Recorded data
▶
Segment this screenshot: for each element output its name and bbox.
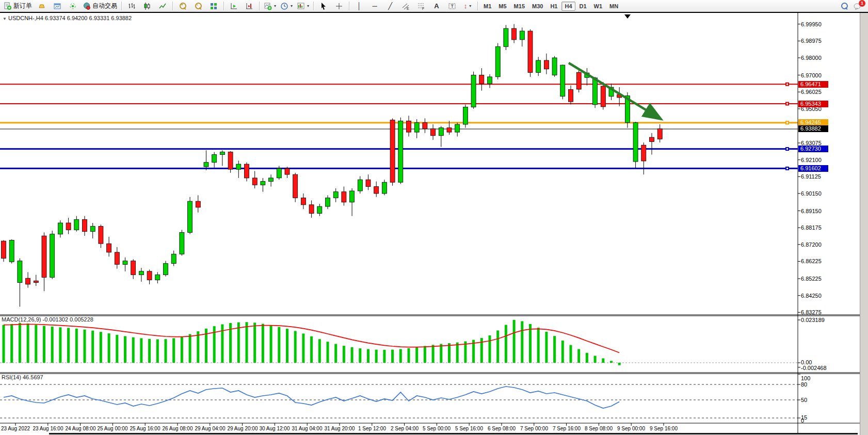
candle-body (196, 201, 200, 207)
time-axis-label: 25 Aug 00:00 (98, 426, 128, 431)
time-axis-label: 1 Sep 12:00 (358, 426, 386, 431)
timeframe-button-h4[interactable]: H4 (561, 2, 575, 11)
macd-bar (108, 333, 110, 363)
time-axis-label: 31 Aug 20:00 (325, 426, 355, 431)
signals-button[interactable] (65, 1, 81, 12)
autotrade-label: 自动交易 (92, 2, 117, 10)
timeframe-button-m5[interactable]: M5 (495, 2, 509, 11)
bar-chart-button[interactable] (124, 1, 139, 12)
candle-body (212, 155, 217, 163)
timeframe-button-h1[interactable]: H1 (547, 2, 560, 11)
vline-tool-button[interactable]: │ (351, 1, 367, 12)
horizontal-scrollbar[interactable] (49, 433, 858, 434)
periods-icon (280, 2, 288, 10)
candle-body (90, 227, 95, 232)
time-axis-label: 7 Sep 16:00 (553, 426, 581, 431)
macd-bar (594, 356, 597, 363)
candle-body (123, 261, 127, 265)
macd-histogram (3, 320, 621, 365)
hline-tool-button[interactable]: ─ (367, 1, 382, 12)
rsi-name: RSI(14) (2, 374, 21, 380)
candle-body (601, 86, 605, 107)
tile-windows-button[interactable] (206, 1, 221, 12)
candle-body (463, 107, 468, 125)
candle-body (512, 28, 517, 40)
line-chart-icon (158, 2, 167, 10)
charts-button[interactable] (50, 1, 65, 12)
symbol-period-label: USDCNH-,H4 (8, 15, 43, 21)
chart-canvas[interactable] (0, 0, 868, 435)
macd-bar (19, 323, 21, 363)
macd-bar (577, 349, 580, 363)
candle-body (544, 60, 549, 69)
charts-icon (53, 2, 61, 10)
timeframe-button-d1[interactable]: D1 (576, 2, 590, 11)
price-level-line[interactable] (0, 84, 798, 85)
timeframe-button-m15[interactable]: M15 (511, 2, 528, 11)
time-axis-label: 31 Aug 04:00 (292, 426, 323, 431)
candle-body (552, 58, 557, 75)
candle-body (641, 145, 646, 161)
candle-body (131, 261, 136, 275)
macd-bar (399, 349, 402, 363)
candlestick-button[interactable] (139, 1, 155, 12)
cursor-button[interactable] (316, 1, 331, 12)
collapse-toggle-icon[interactable]: ▼ (3, 17, 7, 21)
macd-bar (618, 363, 621, 365)
new-order-button[interactable]: 新订单 (2, 1, 34, 12)
autotrade-button[interactable]: 自动交易 (81, 1, 119, 12)
candle-body (285, 168, 290, 174)
line-chart-button[interactable] (155, 1, 170, 12)
timeframe-button-mn[interactable]: MN (606, 2, 621, 11)
auto-scroll-button[interactable] (226, 1, 242, 12)
zoom-in-button[interactable]: + (175, 1, 190, 12)
indicators-button[interactable]: ▾ (262, 1, 278, 12)
time-axis-label: 7 Sep 00:00 (520, 426, 548, 431)
candlesticks (2, 24, 663, 307)
macd-bar (51, 327, 54, 363)
arrows-tool-button[interactable]: ↕ ▾ (460, 1, 475, 12)
text-label-tool-button[interactable]: T (444, 1, 460, 12)
timeframe-button-m1[interactable]: M1 (480, 2, 494, 11)
candle-body (358, 180, 362, 191)
text-tool-button[interactable]: A (429, 1, 444, 12)
toolbar-separator (172, 2, 173, 10)
timeframe-button-m30[interactable]: M30 (529, 2, 546, 11)
fibonacci-tool-button[interactable]: F (413, 1, 429, 12)
gold-chart-button[interactable] (34, 1, 50, 12)
candle-body (277, 168, 281, 178)
channel-tool-button[interactable]: E (398, 1, 413, 12)
crosshair-button[interactable] (331, 1, 347, 12)
trend-arrow-annotation[interactable] (569, 63, 660, 118)
notifications-button[interactable]: 1 (853, 2, 862, 10)
candle-body (342, 192, 346, 202)
macd-bar (610, 361, 613, 363)
zoom-out-button[interactable]: - (190, 1, 206, 12)
macd-bar (181, 336, 183, 363)
chevron-down-icon: ▾ (274, 4, 276, 8)
macd-bar (391, 350, 394, 363)
search-icon[interactable] (841, 3, 848, 9)
scroll-marker-icon[interactable] (624, 14, 631, 19)
text-icon: A (434, 2, 439, 10)
periods-button[interactable]: ▾ (278, 1, 295, 12)
candle-body (528, 31, 533, 72)
time-axis-label: 24 Aug 08:00 (66, 426, 96, 431)
toolbar-separator (259, 2, 260, 10)
macd-bar (351, 347, 353, 363)
time-axis-label: 9 Sep 16:00 (650, 426, 678, 431)
templates-button[interactable]: ▾ (295, 1, 311, 12)
macd-bar (489, 335, 491, 363)
price-level-line[interactable] (0, 103, 798, 104)
price-tick-label: 6.91125 (801, 173, 821, 180)
candle-body (228, 152, 233, 170)
new-order-icon (4, 2, 12, 10)
candle-body (536, 60, 541, 73)
time-axis-label: 25 Aug 16:00 (130, 426, 160, 431)
tile-windows-icon (210, 2, 218, 10)
chart-shift-button[interactable] (242, 1, 257, 12)
trendline-icon: ╱ (388, 2, 392, 10)
candle-body (479, 75, 484, 84)
trendline-tool-button[interactable]: ╱ (382, 1, 398, 12)
timeframe-button-w1[interactable]: W1 (591, 2, 606, 11)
◀
* **Problem**: In the entries above, find every line with the word "zoom" and list it.

* **Answer for this exercise**:
zoom-in-button[interactable]: + (175, 1, 190, 12)
zoom-out-button[interactable]: - (190, 1, 206, 12)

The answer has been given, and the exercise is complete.